Exercise requirements: Below are the entries; tally the lines holding the string "Bình" and give only that figure.

*** Data provided ***

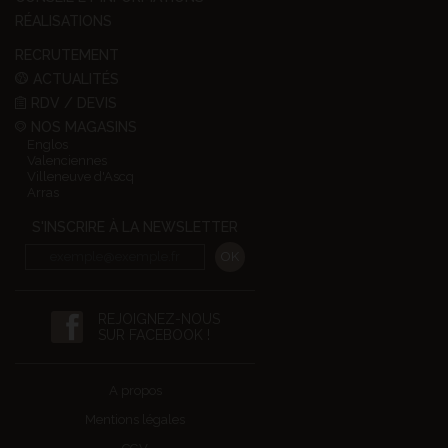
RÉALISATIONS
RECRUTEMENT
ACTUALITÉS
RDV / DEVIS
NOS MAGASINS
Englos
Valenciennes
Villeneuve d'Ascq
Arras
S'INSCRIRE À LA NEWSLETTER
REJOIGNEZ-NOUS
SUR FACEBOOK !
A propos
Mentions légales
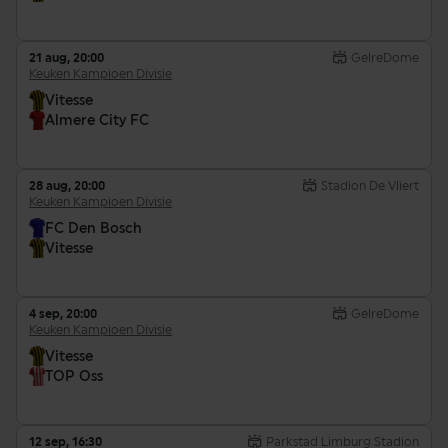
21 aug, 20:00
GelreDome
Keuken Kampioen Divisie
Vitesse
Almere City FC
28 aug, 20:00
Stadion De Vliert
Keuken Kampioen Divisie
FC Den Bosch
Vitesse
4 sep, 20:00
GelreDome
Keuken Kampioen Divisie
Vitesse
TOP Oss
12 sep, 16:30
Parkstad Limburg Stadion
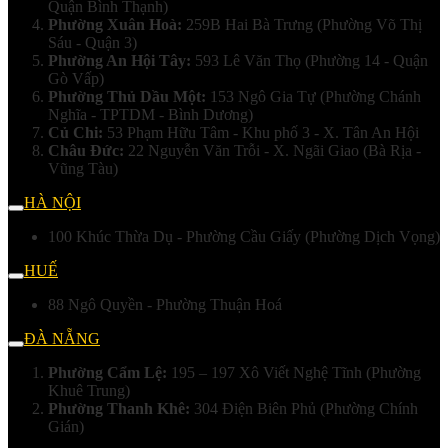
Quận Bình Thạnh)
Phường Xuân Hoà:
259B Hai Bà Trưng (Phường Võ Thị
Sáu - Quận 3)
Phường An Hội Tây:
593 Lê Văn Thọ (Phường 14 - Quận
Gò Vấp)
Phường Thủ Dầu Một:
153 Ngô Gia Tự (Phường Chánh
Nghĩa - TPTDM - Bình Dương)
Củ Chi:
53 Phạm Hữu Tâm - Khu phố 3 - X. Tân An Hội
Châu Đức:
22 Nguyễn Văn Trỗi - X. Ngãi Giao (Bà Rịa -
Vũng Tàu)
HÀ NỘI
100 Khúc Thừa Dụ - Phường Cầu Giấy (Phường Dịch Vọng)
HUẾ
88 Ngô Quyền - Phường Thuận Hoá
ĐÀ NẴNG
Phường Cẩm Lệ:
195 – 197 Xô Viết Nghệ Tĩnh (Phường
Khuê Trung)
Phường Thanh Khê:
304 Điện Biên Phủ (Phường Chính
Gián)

*** End of Data provided ***
*** Data provided ***

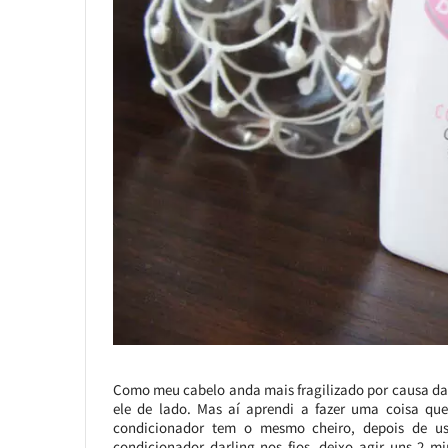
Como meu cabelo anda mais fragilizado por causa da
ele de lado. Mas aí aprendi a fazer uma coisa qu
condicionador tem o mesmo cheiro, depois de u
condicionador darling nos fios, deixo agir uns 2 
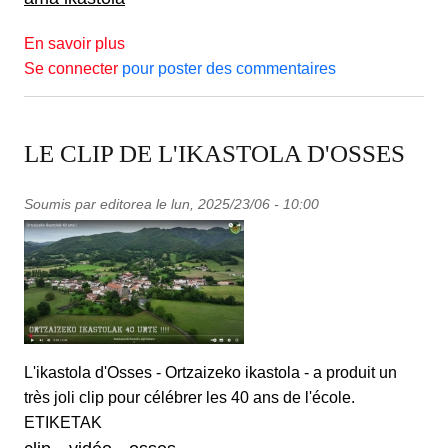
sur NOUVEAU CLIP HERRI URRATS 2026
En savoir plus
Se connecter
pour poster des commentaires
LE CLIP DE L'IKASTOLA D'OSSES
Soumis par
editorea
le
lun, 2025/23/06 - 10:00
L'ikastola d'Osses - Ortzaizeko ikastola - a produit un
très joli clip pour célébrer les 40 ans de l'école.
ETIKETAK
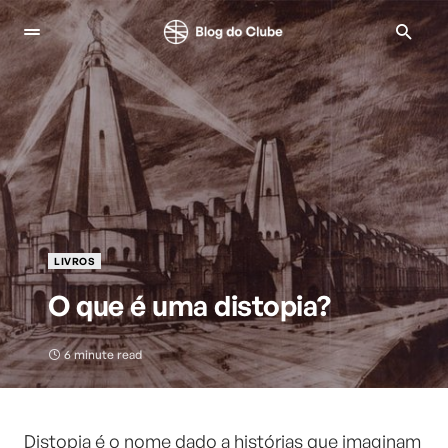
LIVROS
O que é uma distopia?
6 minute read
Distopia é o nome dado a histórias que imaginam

*** End of Data provided ***

Your solution: 2